* Activity *
List all lines in the material below that contain "点击登录".
* * *
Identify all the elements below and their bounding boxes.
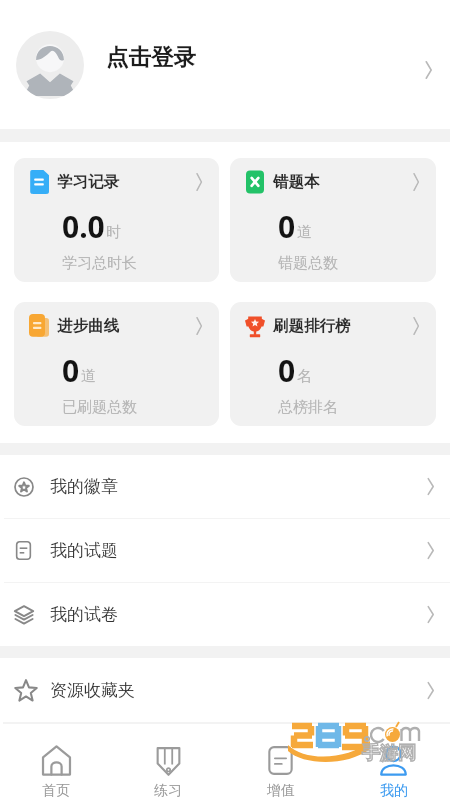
button[interactable]: 资源收藏夹 [0, 658, 450, 722]
staticText: 我的徽章 [50, 476, 118, 497]
staticText: 道 [297, 223, 312, 242]
staticText: 0.0 [62, 206, 105, 247]
staticText: 增值 [267, 782, 295, 800]
staticText: 我的 [380, 782, 408, 800]
button[interactable]: 学习记录 [14, 158, 219, 282]
staticText: 资源收藏夹 [50, 680, 135, 701]
button[interactable]: 增值 [224, 724, 337, 800]
staticText: 我的试题 [50, 540, 118, 561]
staticText: 学习总时长 [62, 254, 137, 273]
staticText: 点击登录 [106, 43, 196, 71]
button[interactable]: 我的试卷 [0, 583, 450, 646]
staticText: 道 [81, 367, 96, 386]
staticText: 时 [106, 223, 121, 242]
staticText: 首页 [42, 782, 70, 800]
staticText: 刷题排行榜 [273, 316, 351, 336]
staticText: 进步曲线 [57, 316, 119, 336]
staticText: 0 [278, 350, 296, 391]
staticText: 总榜排名 [278, 398, 338, 417]
staticText: 0 [278, 206, 296, 247]
button[interactable]: 练习 [112, 724, 224, 800]
staticText: 0 [62, 350, 80, 391]
button[interactable]: 首页 [0, 724, 112, 800]
button[interactable]: 我的 [337, 724, 450, 800]
button[interactable]: 我的徽章 [0, 455, 450, 518]
button[interactable]: 我的试题 [0, 519, 450, 582]
staticText: 错题总数 [278, 254, 338, 273]
staticText: 错题本 [273, 172, 320, 192]
staticText: 我的试卷 [50, 604, 118, 625]
button[interactable]: 点击登录 [0, 0, 450, 129]
staticText: 练习 [154, 782, 182, 800]
button[interactable]: 错题本 [230, 158, 436, 282]
button[interactable]: 进步曲线 [14, 302, 219, 426]
staticText: 手游网 [362, 742, 416, 765]
button[interactable]: 刷题排行榜 [230, 302, 436, 426]
staticText: 名 [297, 367, 312, 386]
staticText: 已刷题总数 [62, 398, 137, 417]
staticText: 学习记录 [57, 172, 119, 192]
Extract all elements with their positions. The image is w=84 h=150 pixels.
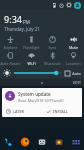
staticText: Boot-Mar2018 SOFTwarE/Enhancement [18, 98, 79, 103]
staticText: Airplane [0, 45, 21, 50]
button[interactable]: Location [63, 50, 84, 66]
staticText: INSTALL [53, 109, 68, 114]
staticText: Location [63, 61, 84, 66]
staticText: System update downloaded [18, 91, 79, 97]
staticText: Auto [72, 71, 81, 76]
button[interactable]: Wi-Fi [21, 50, 42, 66]
button[interactable]: Auto [65, 71, 81, 76]
button[interactable]: Auto Rotate [0, 50, 21, 66]
button[interactable]: EDIT [73, 80, 81, 85]
button[interactable]: Airplane [0, 34, 21, 50]
button[interactable]: Flashlight [21, 34, 42, 50]
staticText: Sync [42, 45, 63, 50]
staticText: Flashlight [21, 45, 42, 50]
staticText: PM [23, 19, 30, 25]
button[interactable]: User profile [74, 2, 81, 9]
button[interactable]: Brightness [3, 69, 11, 77]
staticText: Thursday, July 21 [4, 26, 40, 32]
button[interactable]: Mute [63, 34, 84, 50]
staticText: Wi-Fi [21, 61, 42, 66]
staticText: LATER [13, 109, 24, 114]
button[interactable]: Sync [42, 34, 63, 50]
button[interactable]: INSTALL [42, 106, 82, 117]
button[interactable] [14, 69, 62, 77]
button[interactable]: Browser [20, 137, 30, 147]
button[interactable]: LATER [2, 106, 42, 117]
button[interactable]: Phone [3, 137, 13, 147]
button[interactable]: Assistant [37, 137, 47, 147]
staticText: 9:34 [4, 13, 22, 25]
staticText: Auto Rotate [0, 61, 21, 66]
staticText: Bluetooth [42, 61, 63, 66]
staticText: Mute [63, 45, 84, 50]
button[interactable]: Camera [54, 137, 64, 147]
button[interactable]: System update downloaded [2, 88, 82, 117]
button[interactable]: Apps [71, 137, 81, 147]
button[interactable]: Settings [66, 2, 72, 8]
staticText: EDIT [73, 80, 81, 85]
button[interactable]: Bluetooth [42, 50, 63, 66]
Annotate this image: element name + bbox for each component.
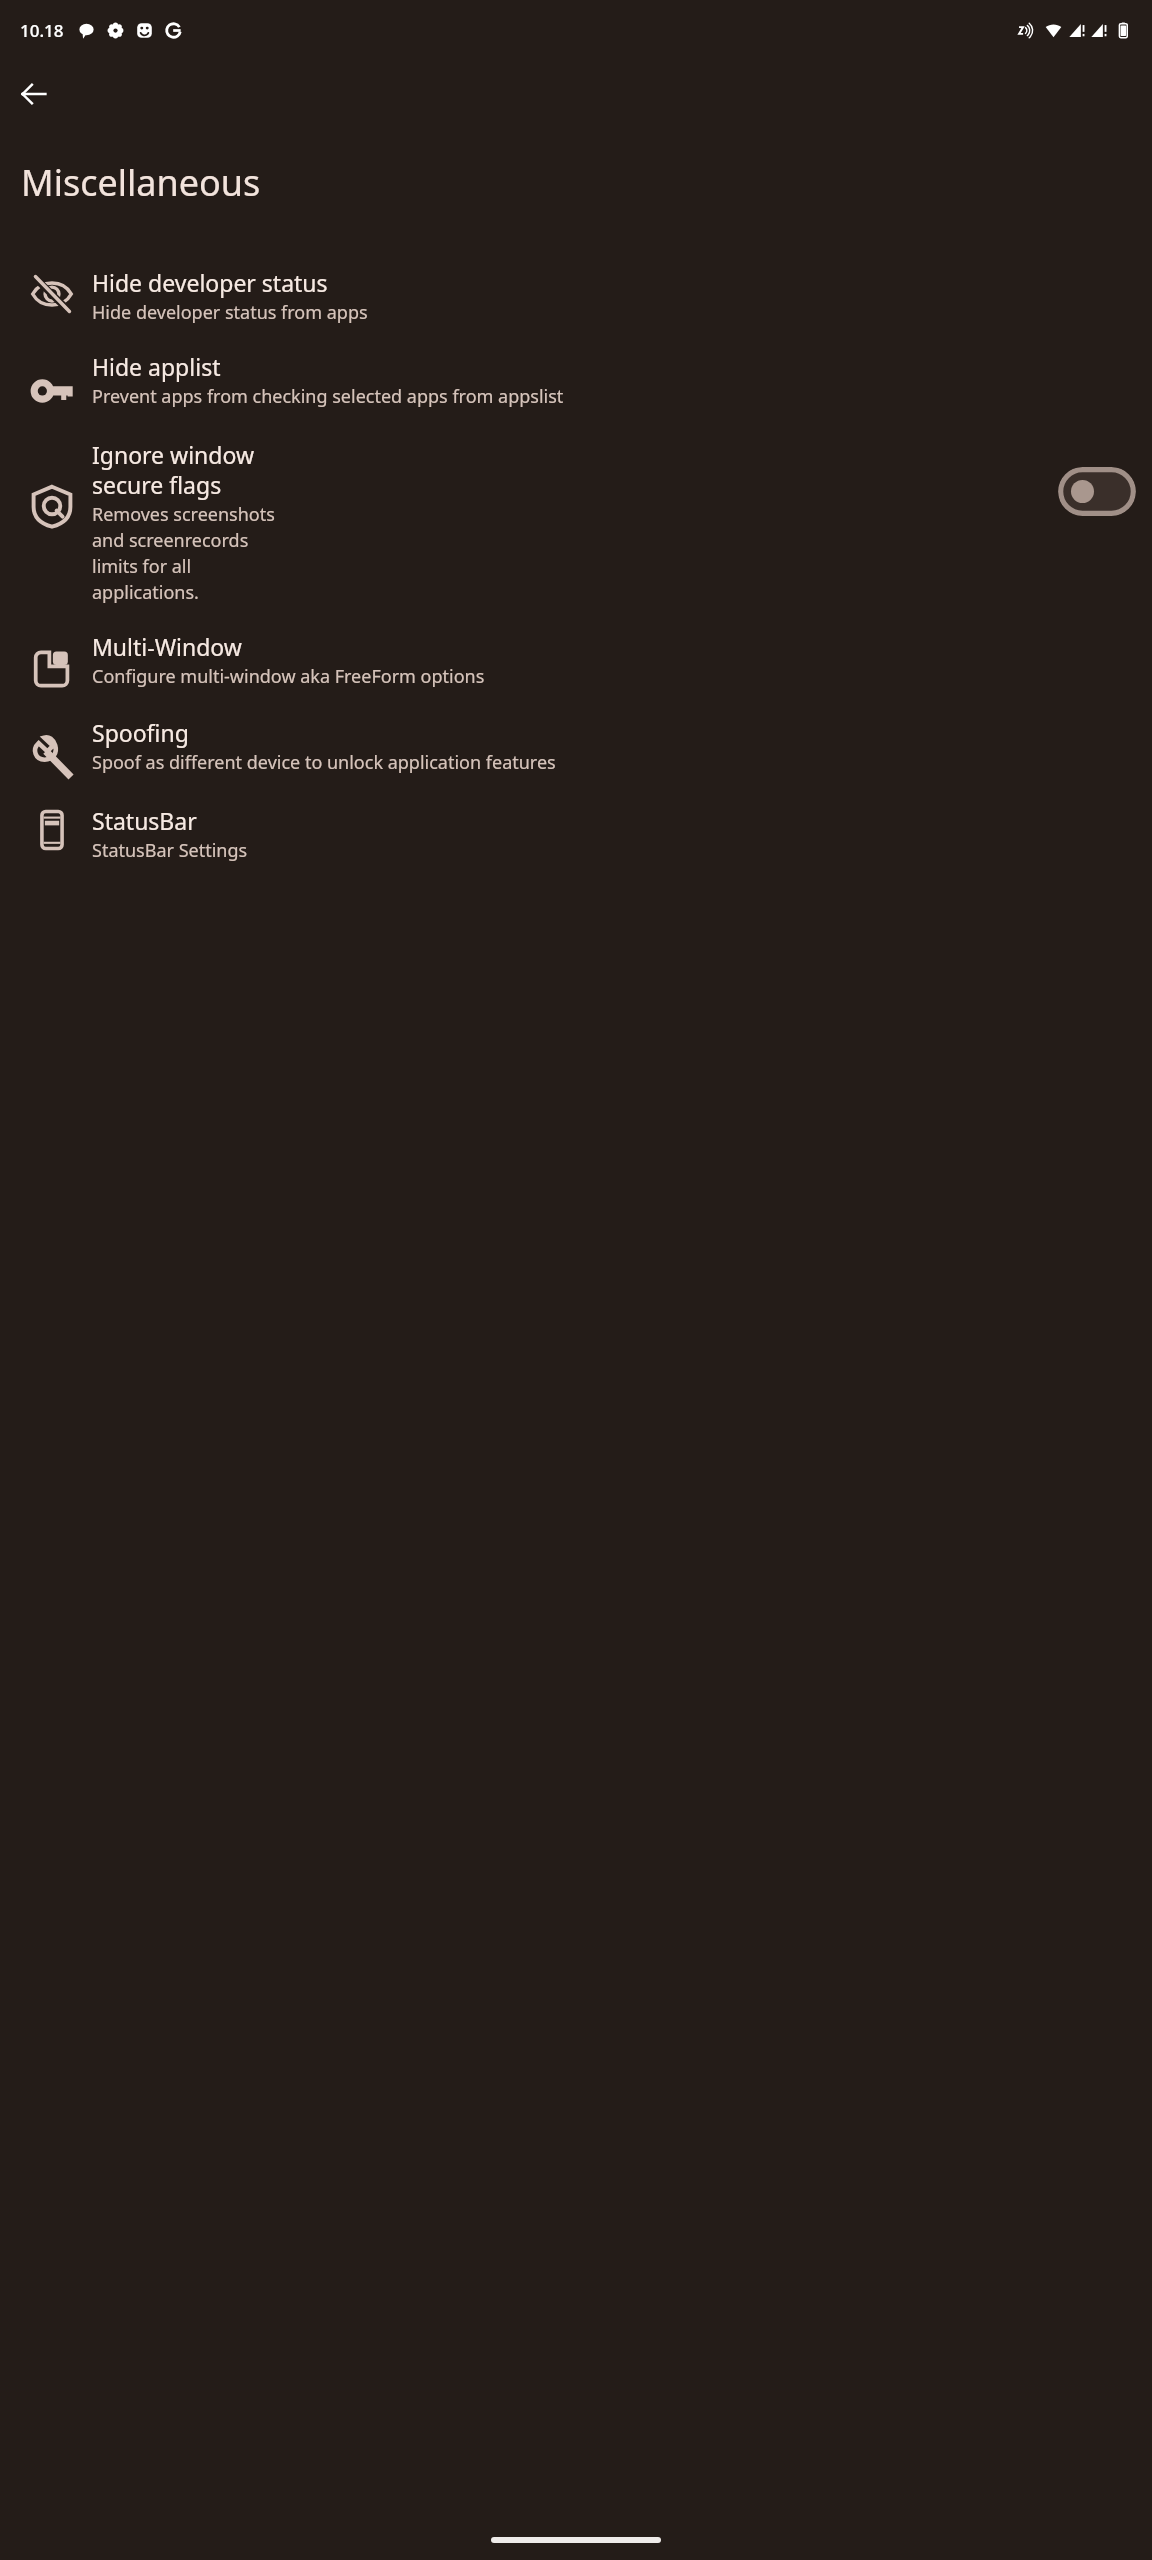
staticText: Configure multi-window aka FreeForm opti… [92,664,485,689]
staticText: Spoof as different device to unlock appl… [92,750,556,775]
button[interactable]: Spoofing [0,703,1152,791]
staticText: Ignore window secure flags [92,439,292,500]
button[interactable]: StatusBar [0,791,1152,875]
staticText: Multi-Window [92,631,242,662]
button[interactable]: Multi-Window [0,617,1152,703]
button[interactable]: Hide developer status [0,253,1152,337]
staticText: Removes screenshots and screenrecords li… [92,502,292,605]
staticText: 10.18 [20,19,64,42]
button[interactable]: Back [10,70,58,118]
staticText: StatusBar Settings [92,838,248,863]
staticText: Prevent apps from checking selected apps… [92,384,564,409]
staticText: Spoofing [92,717,189,748]
button[interactable]: Ignore window secure flags [0,425,1152,617]
button[interactable]: Hide applist [0,337,1152,425]
staticText: Hide applist [92,351,221,382]
staticText: StatusBar [92,805,197,836]
staticText: Hide developer status from apps [92,300,368,325]
button[interactable]: Ignore window secure flags toggle [1058,467,1136,516]
staticText: Miscellaneous [21,158,261,207]
staticText: Hide developer status [92,267,328,298]
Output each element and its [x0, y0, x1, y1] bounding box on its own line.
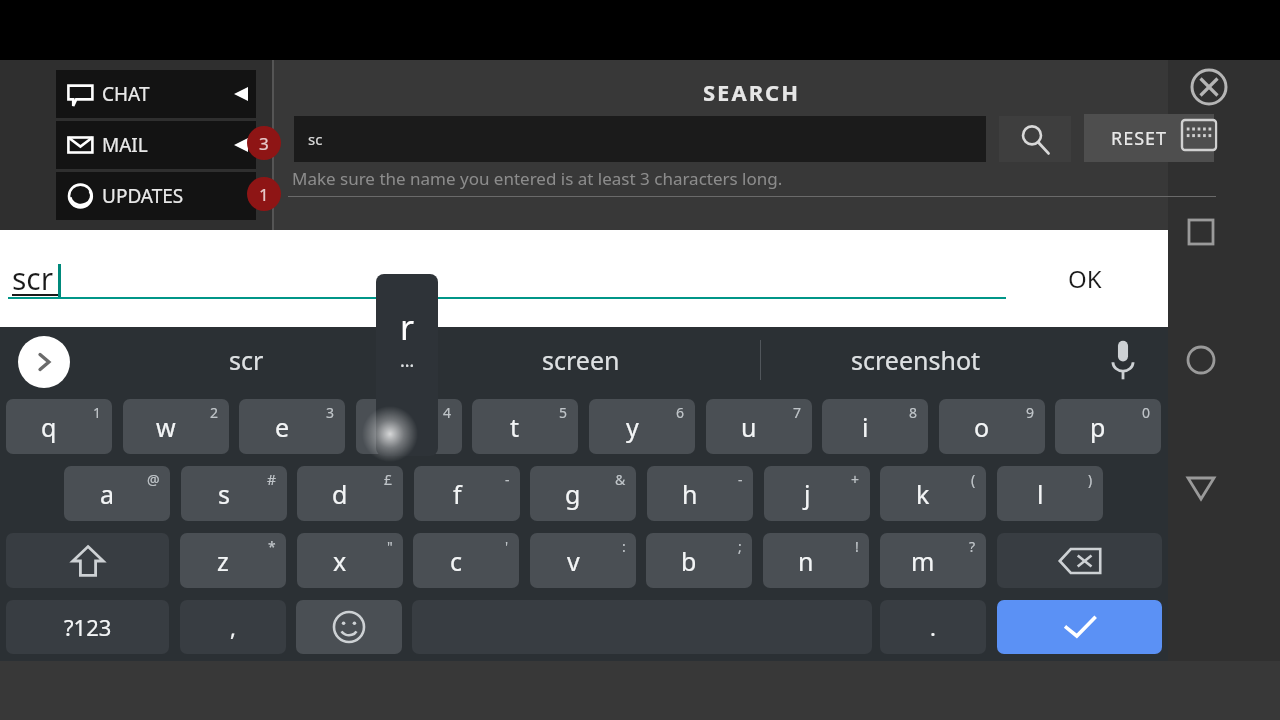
* * *
* Answer to this exercise *
staticText: 点击登录 [106, 43, 196, 71]
button[interactable]: 点击登录 [0, 0, 450, 129]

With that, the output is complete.